In the end though, if making a building "safe" means making it ugly or bulky and looking like a fortress, then it shouldn't be done. Terrorism is bad but it should be prevented before it can act. 
If you want to be safe while draving, get a seatbelt and brakes - don't jump into a tank


----------



## Taller Better (Aug 27, 2005)

Sean, I am hopeful you did not make this profile just to provide links to your survey, as that would be spam. I'll remove the links, and let your inquiry stand
as it is a valid issue.


----------



## Gherkin (May 30, 2005)

How is an architectural survey on an architecture forum spam? :dunno:


Anyway.

Designing for counter terrorism is extremely expensive.
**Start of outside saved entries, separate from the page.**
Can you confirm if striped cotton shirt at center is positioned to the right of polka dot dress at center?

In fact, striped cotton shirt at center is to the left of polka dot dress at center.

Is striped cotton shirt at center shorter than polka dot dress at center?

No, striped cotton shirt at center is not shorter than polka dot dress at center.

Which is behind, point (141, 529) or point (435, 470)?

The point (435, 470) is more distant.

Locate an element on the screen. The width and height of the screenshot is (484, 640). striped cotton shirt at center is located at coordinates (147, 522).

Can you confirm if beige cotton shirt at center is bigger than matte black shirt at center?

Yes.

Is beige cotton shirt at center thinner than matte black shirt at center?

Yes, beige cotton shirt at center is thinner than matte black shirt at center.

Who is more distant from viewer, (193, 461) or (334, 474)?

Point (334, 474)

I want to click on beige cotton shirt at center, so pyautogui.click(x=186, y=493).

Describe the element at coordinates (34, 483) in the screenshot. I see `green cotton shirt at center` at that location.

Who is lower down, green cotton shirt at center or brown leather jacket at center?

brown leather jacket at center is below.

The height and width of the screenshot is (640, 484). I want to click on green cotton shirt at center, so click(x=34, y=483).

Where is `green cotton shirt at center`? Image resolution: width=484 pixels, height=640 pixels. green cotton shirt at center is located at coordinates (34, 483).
Unless its an embassy, architects must think 'will this building be a terrorism target?' and design appropriately. 

Have a look at this fortress! http://www.dezeen.com/2011/06/08/safe-house-by-robert-konieczny/


----------



## Taller Better (Aug 27, 2005)

Gherkin said:


> How is an architectural survey on an architecture forum spam? :dunno:


Making new profiles for the purpose of boosting visitor numbers to our personal "surveys" on another website is indeed spam. If a well established member of many years introduces such a link it is understandable, but to make a profile for the purpose of getting higher visitor numbers elsewhere isn't. You will note I did not ban the new member, or close the thread because the discussion itself is a good one and should be the sole basis of this thread.


----------



## redstone (Nov 15, 2003)

Well, personally I think if the design is for an embassy or say a government office, army installation, etc yes high security or 'terrorism-safe' designs are a must. But it is illogical and unrealistic to make every single building 'terrorism-safe'. Might as well build bunkers everywhere. We do not exist in a state of perpetual war. This is not needed. 
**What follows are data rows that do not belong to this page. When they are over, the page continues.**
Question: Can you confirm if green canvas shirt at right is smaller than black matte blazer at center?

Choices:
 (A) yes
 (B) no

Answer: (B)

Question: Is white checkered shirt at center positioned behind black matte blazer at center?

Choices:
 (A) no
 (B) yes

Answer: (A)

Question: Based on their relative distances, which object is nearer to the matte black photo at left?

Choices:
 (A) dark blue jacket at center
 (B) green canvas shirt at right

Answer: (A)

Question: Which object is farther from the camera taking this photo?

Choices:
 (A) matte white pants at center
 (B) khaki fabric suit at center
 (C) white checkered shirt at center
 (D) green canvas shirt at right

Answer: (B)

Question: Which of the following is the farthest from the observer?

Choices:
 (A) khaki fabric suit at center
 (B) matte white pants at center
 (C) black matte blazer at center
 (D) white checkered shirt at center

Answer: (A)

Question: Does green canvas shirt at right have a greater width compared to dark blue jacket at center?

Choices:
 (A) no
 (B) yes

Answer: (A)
I think the only buildings that need to be 'terrorism-safe' safe are embassies and important government offices and that is it. Perhaps such a potential legislation might call for stronger than required engineering, a stronger facade, limited glass usage on lower floors, a greater setback from driveway / road, structural elements set back from facade and stronger cladding. More necessary than designing to ensure greater survivability in case of terrorism is a need to increase security for that building. Employ more guards, CCTVs, etc. 

IMHO designing to ensure lesser material and financial loss sustained from natural disasters is more important than survivability in a terrorist attack since the former is more likely.

But most important is to evaluate how probable the property is to a terrorist attack before making plans to design it to maximise terrorism survivability.


----------



## redstone (Nov 15, 2003)

In Singapore we have a legislation for provision of a 'household shelter' which is a highrise bomb shelter. 

http://www.scdf.gov.sg/content/scdf...fessionals/cd-shelter/household-shelters.html


----------



## hkskyline (Sep 13, 2002)

Noting recent terrorist attacks on "soft" targets, the range of buildings that can be at risk just jumped considerably.


----------



## Obelixx (Apr 14, 2005)

Not using large window fronts is the best counter terrorism design. A building with small windows will not be damaged by an explosion as a building with large windows and the danger that people are hurt by pieces of brooken glass is less.


----------



## Taller Better (Aug 27, 2005)

Considering that the thread starter has not logged in since opening this thread, and considering I am having to delete spambot entries, I'd say it is a good guess that this thread was created just for advertising.


----------